Aim of the task -
Copy all lines below that use the word "start".

Dataset records -
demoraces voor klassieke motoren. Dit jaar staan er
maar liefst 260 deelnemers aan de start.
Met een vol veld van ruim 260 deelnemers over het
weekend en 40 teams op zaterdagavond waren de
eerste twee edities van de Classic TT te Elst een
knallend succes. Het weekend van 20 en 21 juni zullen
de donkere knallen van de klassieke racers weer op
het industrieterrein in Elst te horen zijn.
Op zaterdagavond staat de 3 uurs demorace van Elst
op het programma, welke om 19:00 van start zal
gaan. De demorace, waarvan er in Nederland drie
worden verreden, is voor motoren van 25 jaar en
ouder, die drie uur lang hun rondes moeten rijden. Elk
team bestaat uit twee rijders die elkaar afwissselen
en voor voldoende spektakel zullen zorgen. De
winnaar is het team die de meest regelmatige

Exercise answer -
maar liefst 260 deelnemers aan de start.
op het programma, welke om 19:00 van start zal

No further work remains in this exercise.